自分が弟子入りを頼もうと思っていたのに、妙なことになってしまった、とアヌビスは後じさりする。
「将軍、俺は賭博王なんて目指してる暇がありません!! 一秒でも速く最強になりたいんで!!」
「お前、そんな才能があるのに……」
ハウランは肩を落としてうなだれた。
「事情は話せないんですけど、ある強い奴に命を狙われてるんです、俺」
「なんと、剣呑な話だな。それは飯を食いながら聞こう」
ハウランは馴染みの店に入ると、アヌビスをたくさんの豪勢な食事でもてなした。どんどん持ってきてくれ、とハウランは店の主人にやかましく言う。
アヌビスは貧しい生い立ちだったから、大衆店の料理でも、とてつもないご馳走に見えた。
「いいん、です、か……!!」
「お前のお陰でこれまでの負けが一気に帳消しになった。どんどんやってくれ」
アヌビスは猛然と魚の香草焼きに手を伸ばした。そら豆を煮た料理や、パンも口に詰め込んだ。みるみるうちに皿が片付いていく。魚料理は豊富で、ナイル川から獲れた新鮮な魚が、焼かれたり蒸されたりして供された。

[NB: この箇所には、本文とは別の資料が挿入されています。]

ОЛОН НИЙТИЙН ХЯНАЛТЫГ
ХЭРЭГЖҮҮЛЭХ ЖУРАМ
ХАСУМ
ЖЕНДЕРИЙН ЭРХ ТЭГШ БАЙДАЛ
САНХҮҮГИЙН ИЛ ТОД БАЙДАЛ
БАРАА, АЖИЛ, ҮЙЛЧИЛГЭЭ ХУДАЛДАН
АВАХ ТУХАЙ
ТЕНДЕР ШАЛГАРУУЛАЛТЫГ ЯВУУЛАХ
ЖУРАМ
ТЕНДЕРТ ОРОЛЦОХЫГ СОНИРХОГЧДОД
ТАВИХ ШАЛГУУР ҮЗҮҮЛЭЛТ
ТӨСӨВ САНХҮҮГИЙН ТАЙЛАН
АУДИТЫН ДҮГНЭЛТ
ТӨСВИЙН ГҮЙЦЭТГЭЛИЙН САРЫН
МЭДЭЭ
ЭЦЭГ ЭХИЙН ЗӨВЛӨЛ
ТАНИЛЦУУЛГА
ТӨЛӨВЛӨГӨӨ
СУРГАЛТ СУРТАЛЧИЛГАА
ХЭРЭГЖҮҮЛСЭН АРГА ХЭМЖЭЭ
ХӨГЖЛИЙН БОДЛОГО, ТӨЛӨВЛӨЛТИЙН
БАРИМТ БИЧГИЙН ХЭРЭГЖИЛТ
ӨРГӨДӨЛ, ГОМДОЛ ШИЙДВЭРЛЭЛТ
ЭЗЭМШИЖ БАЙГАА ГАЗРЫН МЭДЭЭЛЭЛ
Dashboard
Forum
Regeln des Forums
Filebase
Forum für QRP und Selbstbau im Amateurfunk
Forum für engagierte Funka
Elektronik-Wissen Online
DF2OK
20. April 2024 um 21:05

ハウランはビールを飲んでいる。この時代のビールは、煮たパンに水を混ぜ、甕に入れて発酵させてつくられていた。パンくずが溶けてどろどろになっていて、葦などのストローを使って飲むのが普通だった。そのぶん栄養価が非常に高く、飲むパンのようなもので、子供たちも貴重な栄養源として、ふつうに飲んでいた。貧しい育ちのアヌビスは、肉や蜂蜜が食べられず、パンと古代ビールだけで育っている。肉は貴重で、とても高かった。
だが、その肉の匂いが、どこからか漂ってきた。
そして、奥から、店主が現れ出でた。
なんと、肉をその手に持っているではないか。
アヌビスは思わず息を呑んで固まりついた。
そして、悠々と、いま、店主の手で卓上に運ばれてきた。
アヌビスには、王者の行進よりも高貴に見えた。
「鵞鳥のローストです」
アヌビスは、いま死んでもいい、と思った。その単語、その言葉の、どこをとってもきらびやかに輝いているではないか。
夢か、夢なのか、とアヌビスは信じられない心地で、鵞鳥の肉を口に運んだ。
アヌビスは気絶するかと思うほどの旨味を、生まれて初めて味わった。